Document understanding data
*** Block opens ***

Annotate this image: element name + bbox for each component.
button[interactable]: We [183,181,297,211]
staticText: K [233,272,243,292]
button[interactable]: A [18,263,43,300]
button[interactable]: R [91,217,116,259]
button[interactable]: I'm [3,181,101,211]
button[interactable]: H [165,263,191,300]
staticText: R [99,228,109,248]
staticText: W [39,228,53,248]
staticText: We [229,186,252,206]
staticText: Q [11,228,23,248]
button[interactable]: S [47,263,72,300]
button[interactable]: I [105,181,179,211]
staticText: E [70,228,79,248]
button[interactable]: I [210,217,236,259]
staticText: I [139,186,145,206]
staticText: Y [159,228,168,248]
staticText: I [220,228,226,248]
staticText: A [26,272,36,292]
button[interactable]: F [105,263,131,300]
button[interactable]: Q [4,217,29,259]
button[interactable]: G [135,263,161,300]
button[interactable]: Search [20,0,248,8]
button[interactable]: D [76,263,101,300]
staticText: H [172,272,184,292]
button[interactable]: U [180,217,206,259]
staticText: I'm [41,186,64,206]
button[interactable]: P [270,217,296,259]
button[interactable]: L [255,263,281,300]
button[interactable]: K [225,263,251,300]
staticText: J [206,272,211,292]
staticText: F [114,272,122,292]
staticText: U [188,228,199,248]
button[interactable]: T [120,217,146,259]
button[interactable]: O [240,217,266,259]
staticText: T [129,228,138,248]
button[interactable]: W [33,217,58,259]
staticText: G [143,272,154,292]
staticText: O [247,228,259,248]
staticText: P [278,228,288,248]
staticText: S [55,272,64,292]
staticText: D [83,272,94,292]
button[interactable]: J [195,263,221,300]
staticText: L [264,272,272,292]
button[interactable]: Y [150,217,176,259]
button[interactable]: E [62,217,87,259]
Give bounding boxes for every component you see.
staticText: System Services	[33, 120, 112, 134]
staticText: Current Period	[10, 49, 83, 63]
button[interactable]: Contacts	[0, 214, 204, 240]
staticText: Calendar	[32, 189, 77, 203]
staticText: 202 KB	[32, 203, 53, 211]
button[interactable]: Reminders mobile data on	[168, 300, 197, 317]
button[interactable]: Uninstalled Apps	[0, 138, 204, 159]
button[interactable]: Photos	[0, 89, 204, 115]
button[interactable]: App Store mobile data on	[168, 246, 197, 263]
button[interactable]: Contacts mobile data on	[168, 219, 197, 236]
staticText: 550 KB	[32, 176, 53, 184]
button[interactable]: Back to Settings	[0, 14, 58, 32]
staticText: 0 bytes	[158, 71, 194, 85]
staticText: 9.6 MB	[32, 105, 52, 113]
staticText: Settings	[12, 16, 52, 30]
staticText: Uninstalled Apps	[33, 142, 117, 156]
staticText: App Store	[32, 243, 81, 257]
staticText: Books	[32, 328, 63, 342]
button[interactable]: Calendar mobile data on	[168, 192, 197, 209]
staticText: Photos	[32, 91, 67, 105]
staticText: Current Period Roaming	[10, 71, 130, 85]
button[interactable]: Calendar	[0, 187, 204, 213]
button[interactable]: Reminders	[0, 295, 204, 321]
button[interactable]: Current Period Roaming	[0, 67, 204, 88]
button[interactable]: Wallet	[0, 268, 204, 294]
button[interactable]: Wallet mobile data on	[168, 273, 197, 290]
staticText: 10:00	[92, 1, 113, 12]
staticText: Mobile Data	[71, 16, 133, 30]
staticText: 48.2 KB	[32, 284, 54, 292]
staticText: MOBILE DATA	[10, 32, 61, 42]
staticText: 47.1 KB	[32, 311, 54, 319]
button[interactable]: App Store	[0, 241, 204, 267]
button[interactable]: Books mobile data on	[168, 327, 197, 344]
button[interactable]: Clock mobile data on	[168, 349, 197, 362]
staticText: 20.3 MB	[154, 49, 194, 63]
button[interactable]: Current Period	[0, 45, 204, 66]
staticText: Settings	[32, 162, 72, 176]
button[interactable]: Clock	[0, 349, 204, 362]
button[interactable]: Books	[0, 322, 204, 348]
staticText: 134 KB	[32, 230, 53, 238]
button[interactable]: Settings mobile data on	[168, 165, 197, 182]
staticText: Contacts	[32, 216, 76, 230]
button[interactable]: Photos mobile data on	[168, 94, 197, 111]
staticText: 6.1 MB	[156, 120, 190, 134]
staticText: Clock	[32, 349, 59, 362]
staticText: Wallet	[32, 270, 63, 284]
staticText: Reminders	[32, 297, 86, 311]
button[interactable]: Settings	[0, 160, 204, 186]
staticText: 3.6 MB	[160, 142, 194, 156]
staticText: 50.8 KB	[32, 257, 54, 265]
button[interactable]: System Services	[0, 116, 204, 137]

*** Block closes ***

■ WHAT IS EXPECTED
Look over the records above and filter for each line with the word "Photos".

■ RESULT
button[interactable]: Photos	[0, 89, 204, 115]
staticText: Photos	[32, 91, 67, 105]
button[interactable]: Photos mobile data on	[168, 94, 197, 111]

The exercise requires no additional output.